In 1823 Haarlem celebrated the 400th anniversary of Coster's invention with a monument in the Haarlemmerhout. The monument is decorated with Latin inscriptions and a memorial text in Dutch, with symbolic "A" decorations at the top. The celebration was organized by Abraham de Vries, a Coster fan who became Haarlem's first librarian in 1821 and who received a commission from the city fathers to acquire Costeriana, or material relating to Coster's claim to fame. De Vries was supported by the professor and city council member David Jacob van Lennep, who believed the legend and sponsored De Vries by obtaining funds from the city council for the monument.

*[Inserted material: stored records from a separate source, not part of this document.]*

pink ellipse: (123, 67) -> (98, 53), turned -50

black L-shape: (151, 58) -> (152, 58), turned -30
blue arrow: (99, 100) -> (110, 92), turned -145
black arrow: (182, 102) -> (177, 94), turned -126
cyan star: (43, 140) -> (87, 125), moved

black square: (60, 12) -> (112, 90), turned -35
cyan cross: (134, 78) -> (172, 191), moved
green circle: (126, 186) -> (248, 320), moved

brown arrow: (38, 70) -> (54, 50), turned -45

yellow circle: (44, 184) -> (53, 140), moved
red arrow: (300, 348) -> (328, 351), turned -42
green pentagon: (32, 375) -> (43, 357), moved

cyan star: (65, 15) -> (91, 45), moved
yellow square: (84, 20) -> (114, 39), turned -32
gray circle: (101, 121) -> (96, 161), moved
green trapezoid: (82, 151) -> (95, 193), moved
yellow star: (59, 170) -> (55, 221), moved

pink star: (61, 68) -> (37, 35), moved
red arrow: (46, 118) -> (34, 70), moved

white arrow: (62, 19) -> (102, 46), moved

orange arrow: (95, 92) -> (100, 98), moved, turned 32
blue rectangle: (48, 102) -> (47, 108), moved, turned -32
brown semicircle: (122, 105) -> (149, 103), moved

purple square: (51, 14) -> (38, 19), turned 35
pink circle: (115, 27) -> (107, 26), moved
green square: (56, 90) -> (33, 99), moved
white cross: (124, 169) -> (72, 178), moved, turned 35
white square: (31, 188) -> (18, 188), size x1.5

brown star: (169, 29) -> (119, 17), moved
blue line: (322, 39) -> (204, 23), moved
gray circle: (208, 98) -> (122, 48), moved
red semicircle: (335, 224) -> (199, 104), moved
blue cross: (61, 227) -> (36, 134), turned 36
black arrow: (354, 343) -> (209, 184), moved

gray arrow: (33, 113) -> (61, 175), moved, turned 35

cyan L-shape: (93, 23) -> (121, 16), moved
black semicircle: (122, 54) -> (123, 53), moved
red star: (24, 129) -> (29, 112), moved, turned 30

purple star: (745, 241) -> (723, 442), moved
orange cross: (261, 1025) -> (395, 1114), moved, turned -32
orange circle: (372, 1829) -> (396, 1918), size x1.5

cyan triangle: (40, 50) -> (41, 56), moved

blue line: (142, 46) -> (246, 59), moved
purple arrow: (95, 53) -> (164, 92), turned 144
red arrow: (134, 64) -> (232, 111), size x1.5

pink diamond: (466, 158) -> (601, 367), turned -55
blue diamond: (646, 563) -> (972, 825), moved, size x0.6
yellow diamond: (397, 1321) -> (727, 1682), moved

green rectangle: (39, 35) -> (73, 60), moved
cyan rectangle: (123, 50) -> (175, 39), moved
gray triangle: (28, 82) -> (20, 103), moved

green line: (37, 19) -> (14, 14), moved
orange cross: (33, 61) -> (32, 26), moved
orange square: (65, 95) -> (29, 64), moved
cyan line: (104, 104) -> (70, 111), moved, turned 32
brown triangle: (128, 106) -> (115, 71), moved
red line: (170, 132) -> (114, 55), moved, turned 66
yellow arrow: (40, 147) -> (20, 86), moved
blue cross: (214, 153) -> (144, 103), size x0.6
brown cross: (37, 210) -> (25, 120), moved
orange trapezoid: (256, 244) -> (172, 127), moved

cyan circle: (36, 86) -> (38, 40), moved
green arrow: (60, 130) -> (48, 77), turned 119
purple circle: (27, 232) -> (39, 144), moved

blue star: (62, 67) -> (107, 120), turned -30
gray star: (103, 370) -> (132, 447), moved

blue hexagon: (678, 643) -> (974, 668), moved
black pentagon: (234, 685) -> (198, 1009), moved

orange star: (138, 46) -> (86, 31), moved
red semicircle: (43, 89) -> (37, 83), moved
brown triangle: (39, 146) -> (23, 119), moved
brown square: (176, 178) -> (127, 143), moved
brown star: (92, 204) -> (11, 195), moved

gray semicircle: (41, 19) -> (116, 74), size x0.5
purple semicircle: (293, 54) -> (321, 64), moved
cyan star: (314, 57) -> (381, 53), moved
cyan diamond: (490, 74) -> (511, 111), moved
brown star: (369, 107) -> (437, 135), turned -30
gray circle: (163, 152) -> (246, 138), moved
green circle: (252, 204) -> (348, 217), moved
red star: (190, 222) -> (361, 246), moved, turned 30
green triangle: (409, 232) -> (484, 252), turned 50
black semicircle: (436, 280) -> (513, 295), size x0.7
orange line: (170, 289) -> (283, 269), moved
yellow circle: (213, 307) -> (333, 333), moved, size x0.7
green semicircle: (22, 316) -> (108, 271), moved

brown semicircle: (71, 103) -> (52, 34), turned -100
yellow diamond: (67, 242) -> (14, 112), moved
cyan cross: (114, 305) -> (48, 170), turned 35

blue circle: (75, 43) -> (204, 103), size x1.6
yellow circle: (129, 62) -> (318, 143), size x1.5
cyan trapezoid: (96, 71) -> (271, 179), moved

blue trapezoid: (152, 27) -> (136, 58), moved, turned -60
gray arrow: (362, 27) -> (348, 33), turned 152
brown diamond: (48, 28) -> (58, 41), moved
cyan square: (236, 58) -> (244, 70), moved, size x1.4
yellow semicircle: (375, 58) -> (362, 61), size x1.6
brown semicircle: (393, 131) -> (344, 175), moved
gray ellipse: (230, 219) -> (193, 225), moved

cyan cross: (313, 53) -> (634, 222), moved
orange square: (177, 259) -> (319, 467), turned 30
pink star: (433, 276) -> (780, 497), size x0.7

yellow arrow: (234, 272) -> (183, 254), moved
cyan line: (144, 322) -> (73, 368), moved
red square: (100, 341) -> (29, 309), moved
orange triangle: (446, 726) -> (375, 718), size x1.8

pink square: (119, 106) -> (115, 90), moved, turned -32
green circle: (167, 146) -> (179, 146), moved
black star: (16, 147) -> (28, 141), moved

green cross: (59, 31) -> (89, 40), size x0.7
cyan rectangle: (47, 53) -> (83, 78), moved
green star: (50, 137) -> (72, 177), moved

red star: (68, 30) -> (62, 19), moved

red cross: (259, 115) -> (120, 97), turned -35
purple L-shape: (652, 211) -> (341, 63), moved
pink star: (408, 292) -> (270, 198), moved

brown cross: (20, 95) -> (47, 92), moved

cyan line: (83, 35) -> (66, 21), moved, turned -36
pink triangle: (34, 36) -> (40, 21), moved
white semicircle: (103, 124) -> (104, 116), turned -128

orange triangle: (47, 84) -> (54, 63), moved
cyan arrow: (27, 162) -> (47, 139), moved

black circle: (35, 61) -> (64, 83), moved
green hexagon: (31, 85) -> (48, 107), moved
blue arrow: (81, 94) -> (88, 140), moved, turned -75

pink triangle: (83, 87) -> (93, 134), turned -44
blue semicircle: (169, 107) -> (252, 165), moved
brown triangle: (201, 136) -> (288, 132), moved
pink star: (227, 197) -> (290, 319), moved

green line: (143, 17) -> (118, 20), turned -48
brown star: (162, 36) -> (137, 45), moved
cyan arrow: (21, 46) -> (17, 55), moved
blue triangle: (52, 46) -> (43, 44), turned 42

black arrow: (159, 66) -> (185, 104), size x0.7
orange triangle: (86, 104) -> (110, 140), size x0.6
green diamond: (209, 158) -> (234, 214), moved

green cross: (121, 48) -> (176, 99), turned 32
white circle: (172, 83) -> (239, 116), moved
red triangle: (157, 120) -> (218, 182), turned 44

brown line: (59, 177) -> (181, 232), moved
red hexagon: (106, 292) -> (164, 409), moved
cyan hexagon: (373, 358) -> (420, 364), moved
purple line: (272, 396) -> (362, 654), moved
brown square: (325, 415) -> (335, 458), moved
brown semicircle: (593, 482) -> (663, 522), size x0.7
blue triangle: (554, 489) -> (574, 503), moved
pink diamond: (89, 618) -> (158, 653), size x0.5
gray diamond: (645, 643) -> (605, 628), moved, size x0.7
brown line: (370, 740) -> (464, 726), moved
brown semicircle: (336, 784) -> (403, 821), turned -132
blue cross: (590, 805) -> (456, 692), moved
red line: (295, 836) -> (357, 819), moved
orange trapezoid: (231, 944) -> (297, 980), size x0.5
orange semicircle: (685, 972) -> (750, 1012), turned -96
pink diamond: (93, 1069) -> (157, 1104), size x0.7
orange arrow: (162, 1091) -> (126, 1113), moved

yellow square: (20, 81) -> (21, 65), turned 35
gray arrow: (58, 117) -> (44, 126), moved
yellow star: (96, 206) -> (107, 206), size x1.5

In the period after the Flanders Campaign which led to the French occupation of the Netherlands from 1794 to 1815, Haarlem's economy was severely depressed and the city council sought a local hero. In 1817, Van Lennep (who was in the city council at the time) had also placed the monument De Naald (Heemstede) at his own home in nearby Heemstede.

==Joh. Enschedé==
Behind the St. Bavochurch the printing factory of Joh. Enschedé was located, which from 1737 to 1940 printed the Oprechte Haerlemsche Courant and from 1810 onwards became a mint that printed banknotes and later postage stamps. Just as it had been in Coornhert's time, supporting the Coster legend became a publicity stunt for one of Haarlem's most important businesses, and the Enschedé company complied by offering tours of the printing presses, and even opened the Museum Enschedé in 1904 on the Klokhuisplein (now the location of a memorial plaque). Today, "Costeriana" still can be viewed (by appointment) in the collections of the Haarlem Public Library, the Museum Enschedé, and the Teylers Museum.